GISAID’s EPI_SET functionality permits the aggregation of GISAID Accession Numbers into a single, permanent dataset identifier called EPI_SET ID. This unique identifier is used for both the acknowledgment of data contributors and to permit registered users to retrieve the dataset of all the records encompassed in the EPI_SET ID, thereby aiding in the reproducibility of an analysis.
Registered Users may generate an EPI_SET ID in myriad ways via the “Search” interface in the EpiCoV™ database. Clicking the “EPI-SET” button displays the EPI-SET generator where users may type, paste, or upload (available formats .tsv, .csv, .xml, and .json) any number of GISAID Accession Numbers. It is also possible to pre-populate the EPI-SET generator by first ticking the checkbox(es) of the desired sample(s). Available search filters may be pre-applied to narrow the universe of suitable records. Clicking on “Generate” will start generate an EPI_SET ID.
Newly minted EPI_SET IDs are sent together with a corresponding digital object identifier (“DOI”) to the User’s email address on file, i.e. in the User profile.

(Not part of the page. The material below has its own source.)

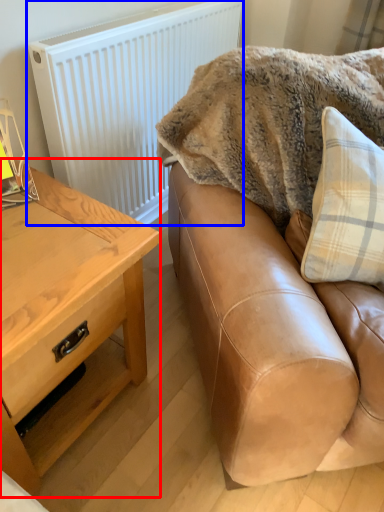 Question: Among these objects, which one is nearest to the camera, table (highlighted by a red box) or radiator (highlighted by a blue box)?

Choices:
 (A) table
 (B) radiator

Answer: (A)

A Supplemental Table will be attached to the email which contains relevant information on Data availability, required for example, when submitting a manuscript for publication in peer-reviewed scientific journal.
Each EPI_SET ID and the corresponding DOI can be used in any publication to fulfill the essential requirement of acknowledging contributors of data on which any research or analyses are based. By either by clicking on the DOI, or by pasting the EPI_SET ID in the "Data Acknowledgement Locator" on the GISAID homepage (under Resources), anyone – including those without GISAID Access Credentials, may instantly access the details of the data contributors.
EPI_SET IDs can also be used by registered Users in the Search filter of the EpiCoV™ database to retrieve all records that are part of the dataset used in an analysis.
Merely adding an EPI_SET ID in a manuscript or other forms of publication, does not fulfill the requirements to make best efforts to collaborate and acknowledge the contributors of data (see Database Access Agreement at §2.e). To learn more about how to acknowledge data contributors see the Author's Guide for Citing and Acknowledging Data Contributors.
In 2003, an article titled "It’s a scoop" asks whether the pressure on scientists to “be the first to publish ‘hot’ results” was “distorting scientific progress” and negatively impacting the quality of scientific work.
Researchers were reluctant to share data before publishing their own analyses for fear of being “scooped,” and there was little incentive for researchers and countries to share genomic data, which hindered the timely development of vaccines and therapeutics necessary to respond to epidemic.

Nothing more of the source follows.